What if we flipped this over, so that it is in terms of yield, like a bond? Here is a graph of Rent to Price Ratio for housing. (Here I am using annual data from the BEA for rent and the Federal Reserve for real estate values, which has similar behavior to the Case-Shiller National index in the first graph.) I have also included two other real financial indicators - real GDP growth and real 20 year treasury bond rates. I have also included a Net Rent to Price ratio, in order to provide a more accurate comparison between the bond returns and the net returns to homeownership.
No more insanity. It was that easy.
Here's what happens when I try to create a Price/Rent version of 20 Year TIPS bonds and real GDP growth rates. I added a 1% "premium" to the GDP growth rate and the treasury bond, before inverting them.
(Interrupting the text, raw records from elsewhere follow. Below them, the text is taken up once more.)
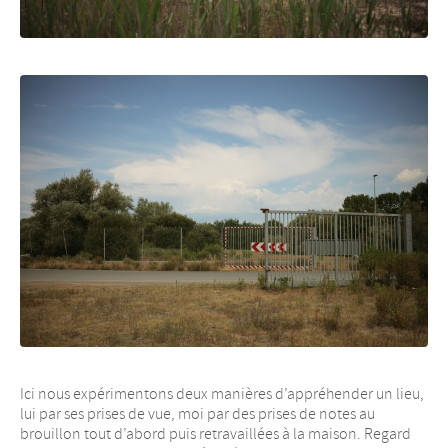
Ici nous expérimentons deux manières d’appréhender un lieu,
lui par ses prises de vue, moi par des prises de notes au
brouillon tout d’abord puis retravaillées à la maison. Regard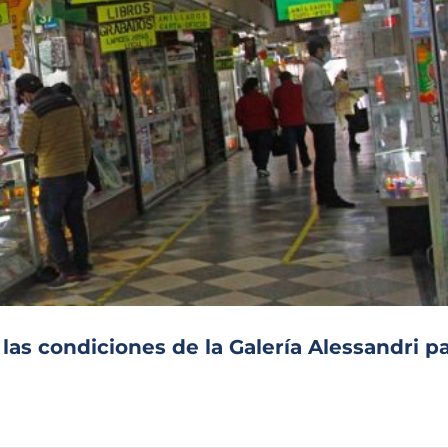
as condiciones de la Galería Alessandri p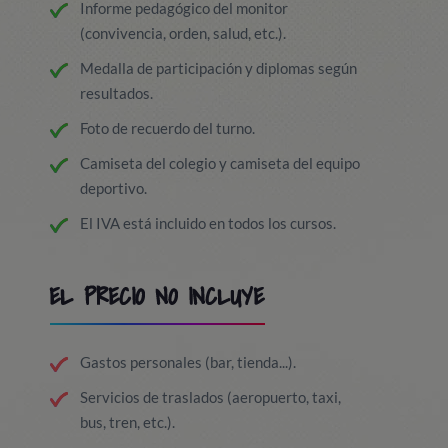
Informe pedagógico del monitor
(convivencia, orden, salud, etc.).
Medalla de participación y diplomas según
resultados.
Foto de recuerdo del turno.
Camiseta del colegio y camiseta del equipo
deportivo.
El IVA está incluido en todos los cursos.
EL PRECIO NO INCLUYE
Gastos personales (bar, tienda...).
Servicios de traslados (aeropuerto, taxi,
bus, tren, etc.).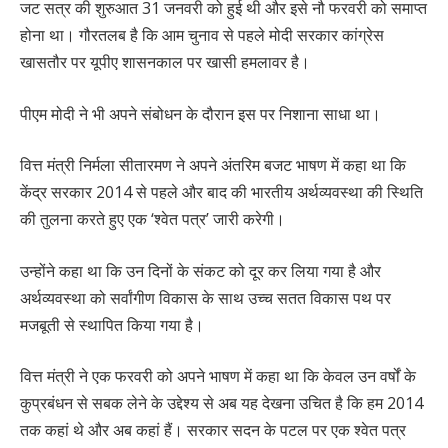
जट सत्र की शुरुआत 31 जनवरी को हुई थी और इसे नौ फरवरी को समाप्त
होना था। गौरतलब है कि आम चुनाव से पहले मोदी सरकार कांग्रेस
खासतौर पर यूपीए शासनकाल पर खासी हमलावर है।
पीएम मोदी ने भी अपने संबोधन के दौरान इस पर निशाना साधा था।
वित्त मंत्री निर्मला सीतारमण ने अपने अंतरिम बजट भाषण में कहा था कि
केंद्र सरकार 2014 से पहले और बाद की भारतीय अर्थव्यवस्था की स्थिति
की तुलना करते हुए एक ‘श्वेत पत्र’ जारी करेगी।
उन्होंने कहा था कि उन दिनों के संकट को दूर कर लिया गया है और
अर्थव्यवस्था को सर्वांगीण विकास के साथ उच्च सतत विकास पथ पर
मजबूती से स्थापित किया गया है।
वित्त मंत्री ने एक फरवरी को अपने भाषण में कहा था कि केवल उन वर्षों के
कुप्रबंधन से सबक लेने के उद्देश्य से अब यह देखना उचित है कि हम 2014
तक कहां थे और अब कहां हैं। सरकार सदन के पटल पर एक श्वेत पत्र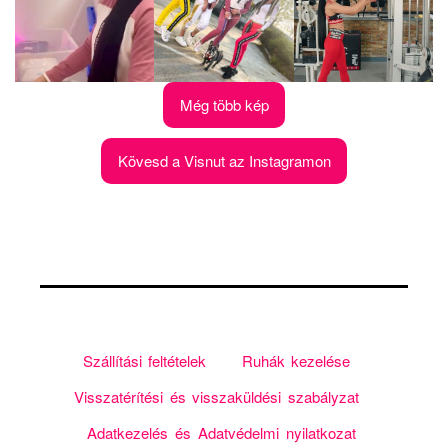
Még több kép
Kövesd a Visnut az Instagramon
Szállítási feltételek
Ruhák kezelése
Visszatérítési és visszaküldési szabályzat
Adatkezelés és Adatvédelmi nyilatkozat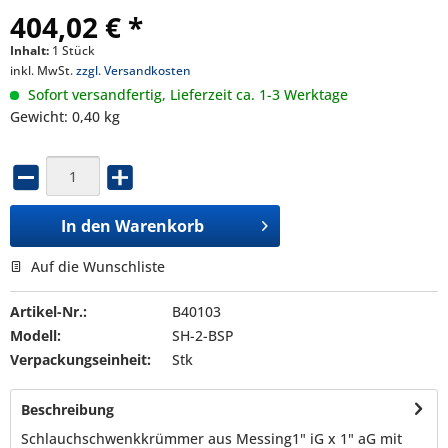
404,02 € *
Inhalt:
1 Stück
inkl. MwSt.
zzgl. Versandkosten
Sofort versandfertig, Lieferzeit ca. 1-3 Werktage
Gewicht: 0,40 kg
In den
Warenkorb
Auf die Wunschliste
Artikel-Nr.:
B40103
Modell:
SH-2-BSP
Verpackungseinheit:
Stk
Beschreibung
Schlauchschwenkkrümmer aus Messing1" iG x 1" aG mit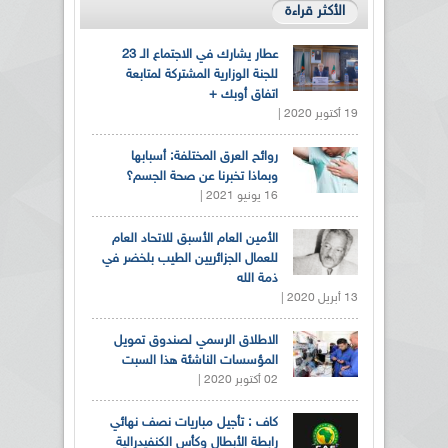
الأكثر قراءة
عطار يشارك في الاجتماع الـ 23
للجنة الوزارية المشتركة لمتابعة
اتفاق أوبك +
19 أكتوبر 2020 |
روائح العرق المختلفة: أسبابها
وبماذا تخبرنا عن صحة الجسم؟
16 يونيو 2021 |
الأمين العام الأسبق للاتحاد العام
للعمال الجزائريين الطيب بلخضر في
ذمة الله
13 أبريل 2020 |
الاطلاق الرسمي لصندوق تمويل
المؤسسات الناشئة هذا السبت
02 أكتوبر 2020 |
كاف : تأجيل مباريات نصف نهائي
رابطة الأبطال وكأس الكنفيدرالية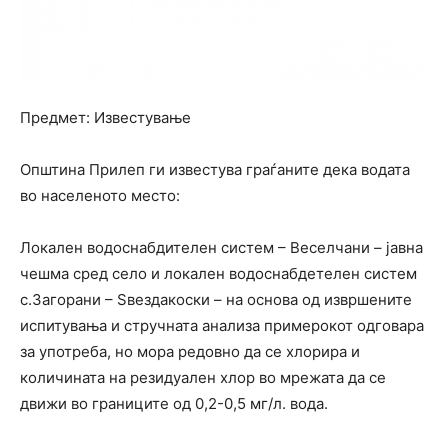
Предмет: Известување
Општина Прилеп ги известува граѓаните дека водата
во населеното место:
Локален водоснабдителен систем – Веселчани – јавна
чешма сред село и локален водоснабдетелен систем
с.Загорани – Ѕвездакоски – на основа од извршените
испитувања и стручната анализа примерокот одговара
за употреба, но мора редовно да се хлорира и
количината на резидуален хлор во мрежата да се
движи во границите од 0,2-0,5 мг/л. вода.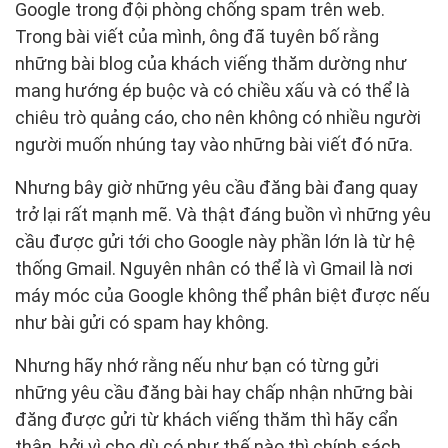
Google trong đội phòng chống spam trên web.
Trong bài viết của mình, ông đã tuyên bố rằng
những bài blog của khách viếng thăm dường như
mang hướng ép buộc và có chiều xấu và có thể là
chiêu trò quảng cáo, cho nên không có nhiều người
người muốn nhúng tay vào những bài viết đó nữa.
Nhưng bây giờ những yêu cầu đăng bài đang quay
trở lại rất mạnh mẽ. Và thật đáng buồn vì những yêu
cầu được gửi tới cho Google này phần lớn là từ hệ
thống Gmail. Nguyên nhân có thể là vì Gmail là nơi
máy móc của Google không thể phân biệt được nếu
như bài gửi có spam hay không.
Nhưng hãy nhớ rằng nếu như bạn có từng gửi
những yêu cầu đăng bài hay chấp nhận những bài
đăng được gửi từ khách viếng thăm thì hãy cẩn
thận, bởi vì cho dù có như thế nào thì chính sách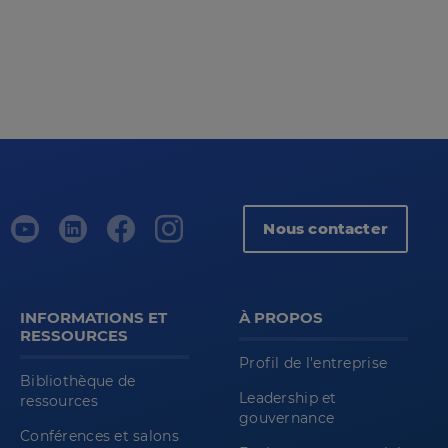
Nous contacter
INFORMATIONS ET
À PROPOS
RESSOURCES
Profil de l'entreprise
Bibliothèque de
Leadership et
ressources
gouvernance
Conférences et salons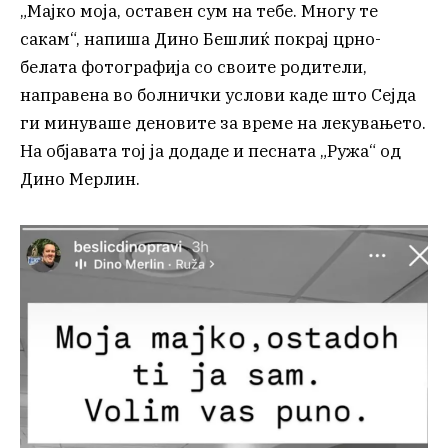
„Мајко моја, оставен сум на тебе. Многу те
сакам“, напиша Дино Бешлиќ покрај црно-
белата фотографија со своите родители,
направена во болнички услови каде што Сејда
ги минуваше деновите за време на лекувањето.
На објавата тој ја додаде и песната „Ружа“ од
Дино Мерлин.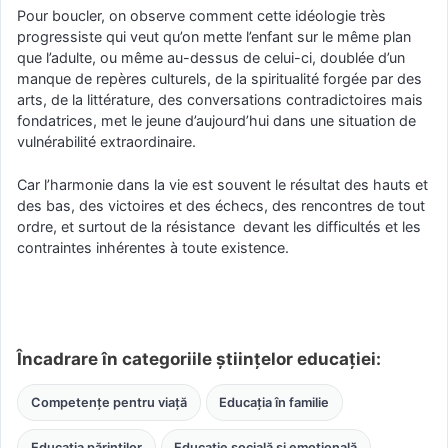
Pour boucler, on observe comment cette idéologie très
progressiste qui veut qu’on mette l’enfant sur le même plan
que l’adulte, ou même au-dessus de celui-ci, doublée d’un
manque de repères culturels, de la spiritualité forgée par des
arts, de la littérature, des conversations contradictoires mais
fondatrices, met le jeune d’aujourd’hui dans une situation de
vulnérabilité extraordinaire.
Car l’harmonie dans la vie est souvent le résultat des hauts et
des bas, des victoires et des échecs, des rencontres de tout
ordre, et surtout de la résistance devant les difficultés et les
contraintes inhérentes à toute existence.
Încadrare în categoriile științelor educației:
Competențe pentru viață
Educația în familie
Educația părinților
Educație socială și emoțională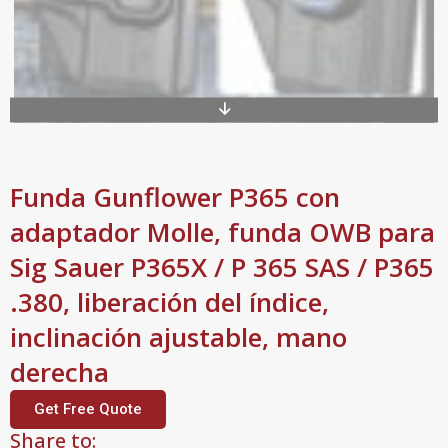
Funda Gunflower P365 con
adaptador Molle, funda OWB para
Sig Sauer P365X / P 365 SAS / P365
.380, liberación del índice,
inclinación ajustable, mano
derecha
Get Free Quote
Share to: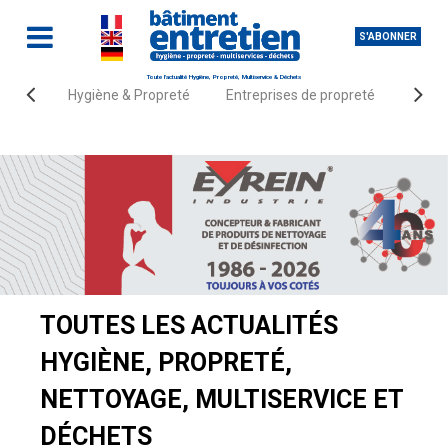
S'ABONNER
Toute l'actualité Hygiène, Propreté, Multiservice & Déchets
Hygiène & Propreté
Entreprises de propreté
Fourn
Accueil
Actualités
TOUTES LES ACTUALITÉS
HYGIÈNE, PROPRETÉ,
NETTOYAGE, MULTISERVICE ET
DÉCHETS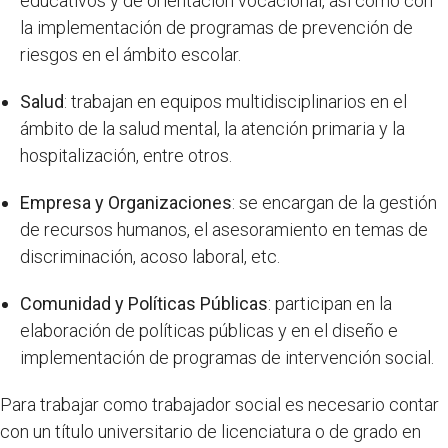
educativos y de orientación vocacional, así como con
la implementación de programas de prevención de
riesgos en el ámbito escolar.
Salud
: trabajan en equipos multidisciplinarios en el
ámbito de la salud mental, la atención primaria y la
hospitalización, entre otros.
Empresa y Organizaciones
: se encargan de la gestión
de recursos humanos, el asesoramiento en temas de
discriminación, acoso laboral, etc.
Comunidad y Políticas Públicas
: participan en la
elaboración de políticas públicas y en el diseño e
implementación de programas de intervención social.
Para trabajar como trabajador social es necesario contar
con un título universitario de licenciatura o de grado en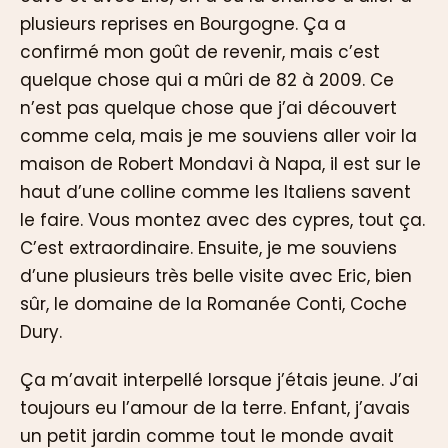
plusieurs reprises en Bourgogne. Ça a
confirmé mon goût de revenir, mais c’est
quelque chose qui a mûri de 82 à 2009. Ce
n’est pas quelque chose que j’ai découvert
comme cela, mais je me souviens aller voir la
maison de Robert Mondavi à Napa, il est sur le
haut d’une colline comme les Italiens savent
le faire. Vous montez avec des cypres, tout ça.
C’est extraordinaire. Ensuite, je me souviens
d’une plusieurs très belle visite avec Eric, bien
sûr, le domaine de la Romanée Conti, Coche
Dury.
Ça m’avait interpellé lorsque j’étais jeune. J’ai
toujours eu l’amour de la terre. Enfant, j’avais
un petit jardin comme tout le monde avait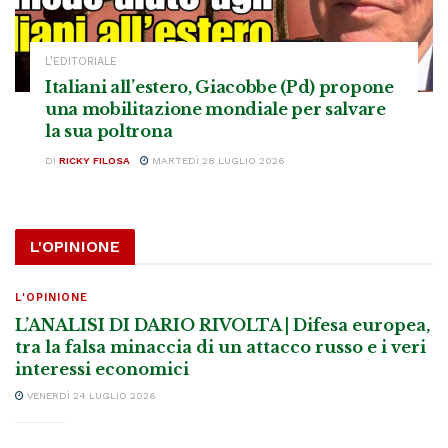
L’EDITORIALE
Italiani all’estero, Giacobbe (Pd) propone
una mobilitazione mondiale per salvare
la sua poltrona
DI
RICKY FILOSA
MARTEDÌ 28 LUGLIO 2026
L'OPINIONE
L'OPINIONE
L’ANALISI DI DARIO RIVOLTA | Difesa europea,
tra la falsa minaccia di un attacco russo e i veri
interessi economici
VENERDÌ 24 LUGLIO 2026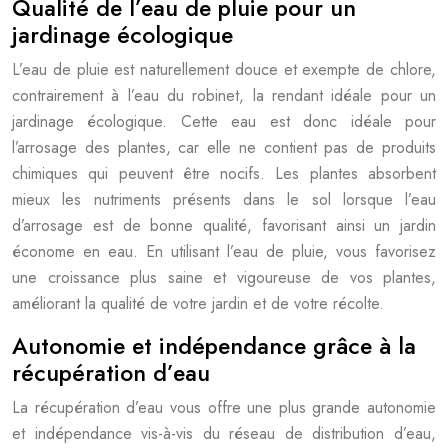
Qualité de l’eau de pluie pour un
jardinage écologique
L’eau de pluie est naturellement douce et exempte de chlore,
contrairement à l’eau du robinet, la rendant idéale pour un
jardinage écologique. Cette eau est donc idéale pour
l’arrosage des plantes, car elle ne contient pas de produits
chimiques qui peuvent être nocifs. Les plantes absorbent
mieux les nutriments présents dans le sol lorsque l’eau
d’arrosage est de bonne qualité, favorisant ainsi un jardin
économe en eau. En utilisant l’eau de pluie, vous favorisez
une croissance plus saine et vigoureuse de vos plantes,
améliorant la qualité de votre jardin et de votre récolte.
Autonomie et indépendance grâce à la
récupération d’eau
La récupération d’eau vous offre une plus grande autonomie
et indépendance vis-à-vis du réseau de distribution d’eau,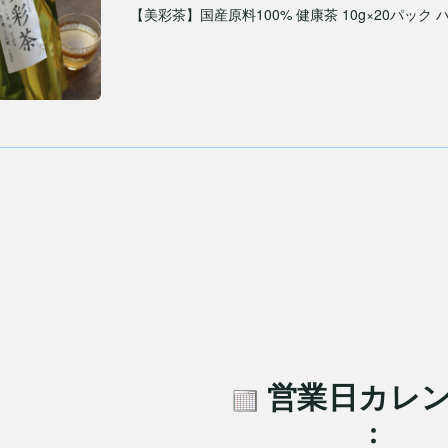
【美彩茶】国産原料100% 健康茶 10g×20パック
営業日カレ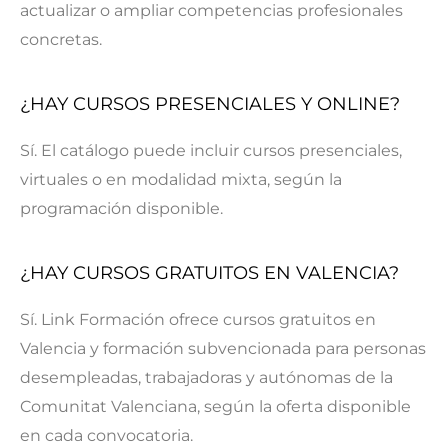
actualizar o ampliar competencias profesionales
concretas.
¿HAY CURSOS PRESENCIALES Y ONLINE?
Sí. El catálogo puede incluir cursos presenciales,
virtuales o en modalidad mixta, según la
programación disponible.
¿HAY CURSOS GRATUITOS EN VALENCIA?
Sí. Link Formación ofrece cursos gratuitos en
Valencia y formación subvencionada para personas
desempleadas, trabajadoras y autónomas de la
Comunitat Valenciana, según la oferta disponible
en cada convocatoria.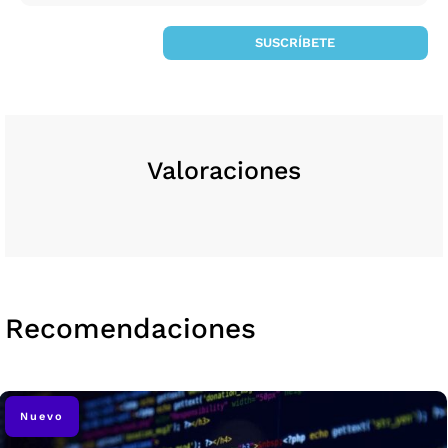
SUSCRÍBETE
Valoraciones
Recomendaciones
Nuevo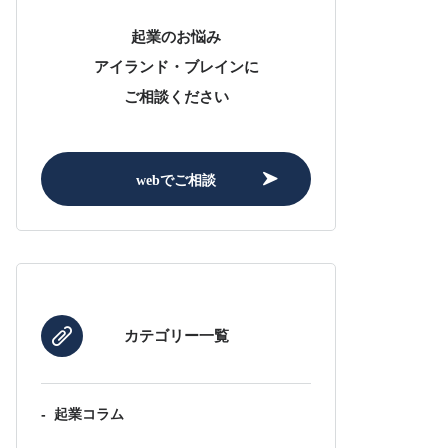
起業のお悩み
アイランド・ブレインに
ご相談ください
webでご相談
カテゴリー一覧
-
起業コラム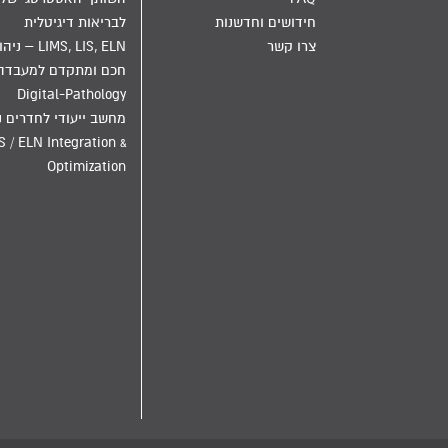
חידושים וחדשנות
לבריאות דיגיטלית
צרו קשר
LIMS, LIS, ELN – ני
חכם ומתקדם למעבדה
Digital-Pathology
מחשב ייעודי לחדרים נ
S / ELN Integration &
Optimization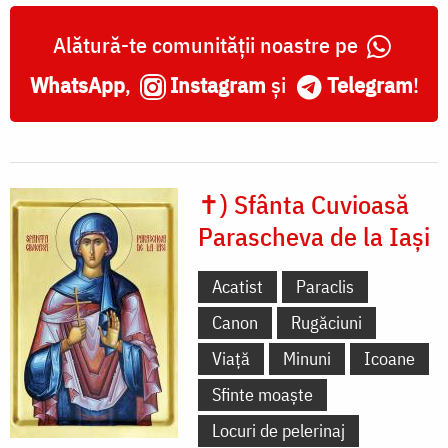
Alătură-te comunității noastre pe
WhatsApp
,
Instagram
și
Telegram
!
✝) Sfânta Cuvioasă
Parascheva de la Iași
Acatist
Paraclis
Canon
Rugăciuni
Viață
Minuni
Icoane
Sfinte moaște
Locuri de pelerinaj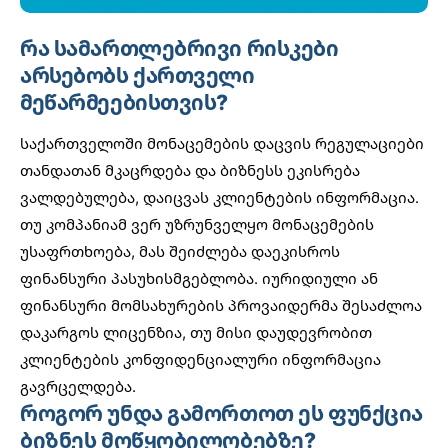
რა სამართლებრივი რისკები
არსებობს ქართველი
მეწარმეებისთვის?
საქართველოში მონაცემების დაცვის რეგულაციები
თანდათან მკაცრდება და ბიზნესს ეკისრება
ვალდებულება, დაიცვას კლიენტების ინფორმაცია.
თუ კომპანიამ ვერ უზრუნველყო მონაცემების
უსაფრთხოება, მას შეიძლება დაეკისროს
ფინანსური პასუხისმგებლობა. იურიდიული ან
ფინანსური მომსახურების პროვაიდერმა შესაძლოა
დაკარგოს ლიცენზია, თუ მისი დაუდევრობით
კლიენტების კონფიდენციალური ინფორმაცია
გავრცელდება.
როგორ უნდა გამორთოთ ეს ფუნქცია
ბიზნეს მოწყობილობებზე?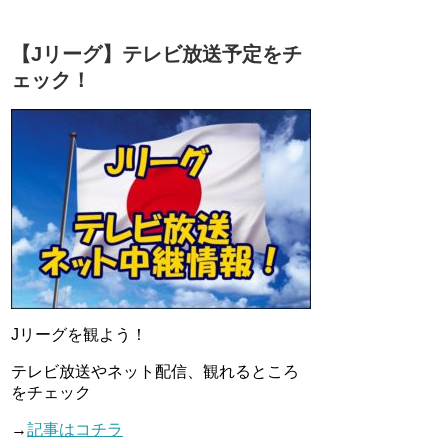
【Jリーグ】テレビ放送予定をチ
ェック！
Jリーグを観よう！
テレビ放送やネット配信、観れるところ
をチェック
→
記事はコチラ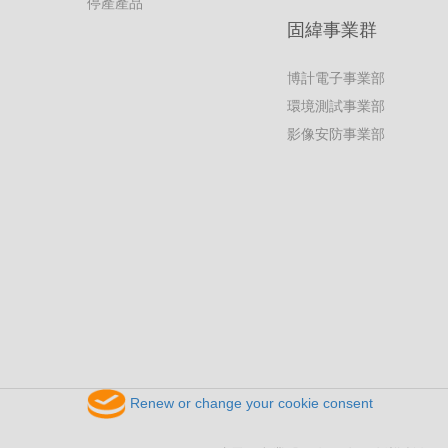
停產產品
固緯事業群
博計電子事業部
環境測試事業部
影像安防事業部
Renew or change your cookie consent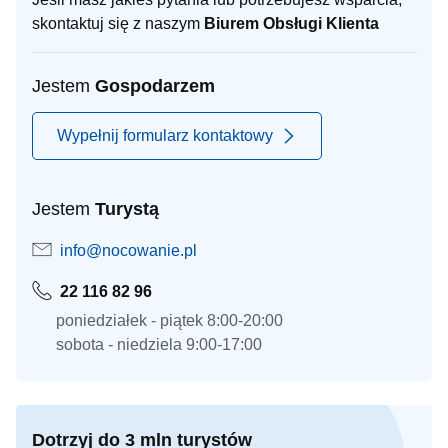
skontaktuj się z naszym
Biurem Obsługi Klienta
Jestem
Gospodarzem
Wypełnij formularz kontaktowy
Jestem
Turystą
info@nocowanie.pl
22 116 82 96
poniedziałek - piątek 8:00-20:00
sobota - niedziela 9:00-17:00
Dotrzyj do 3 mln turystów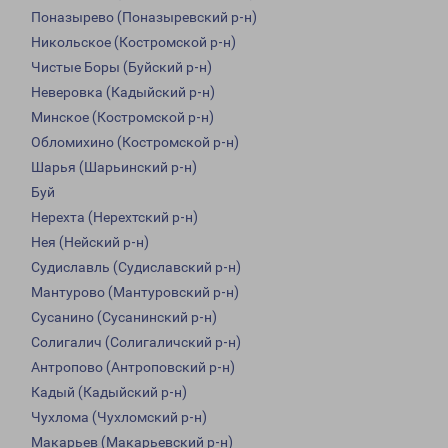
Поназырево (Поназыревский р-н)
Никольское (Костромской р-н)
Чистые Боры (Буйский р-н)
Неверовка (Кадыйский р-н)
Минское (Костромской р-н)
Обломихино (Костромской р-н)
Шарья (Шарьинский р-н)
Буй
Нерехта (Нерехтский р-н)
Нея (Нейский р-н)
Судиславль (Судиславский р-н)
Мантурово (Мантуровский р-н)
Сусанино (Сусанинский р-н)
Солигалич (Солигаличский р-н)
Антропово (Антроповский р-н)
Кадый (Кадыйский р-н)
Чухлома (Чухломский р-н)
Макарьев (Макарьевский р-н)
The treasury bond market and the residential real estate market are similar in size. Could it be that long term TIPS should be yielding about 2%, nominal long term treasuries about 4%, and homes about 3%? And, the dislocation in the housing market is keeping capital out of housing, and pushing it into treasuries, pushing home returns up (prices down) and treasury yields down?
This is a reason why, while I think a big inflationary boost would help get housing back in order, if we aren't going to get that, I am fairly sanguine about near term interest rate movements. The demand (investment) end of the credit market would probably be pulling long term treasury rates up to 4% or so if we didn't have this supply (savings) glut. And, rates would really have to jump before it would move home returns below the alternatives.
By the way, here is a graph of YOY changes in home prices, adjusted for rent inflation. There is nothing unusual about the 2000s. And, we can see from the graph above that Price to Net Rent ratios in the late 1970's were not substantially lower than they were in the 2000's. Real interest rates and real GDP growth were also relatively low in the late 1970's. There is no mystery to solve here.
I just don't understand why sophisticated, numerate observers are so insistent on finding a cause to the non-existent problem of the housing boom. (I do think that homes have moved to permanently higher prices because of tax issues, which should be reversed, but this is simply another explanation for the price level. There is still no mystery.)
Look at the first Fred chart above. Net rent to price has been above real GDP growth almost permanently since the late 1980's. Before that, real GDP regularly pushed well above implied returns to homeownership during expansions. This suggests that home prices have been too low for the past 30 years, if anything.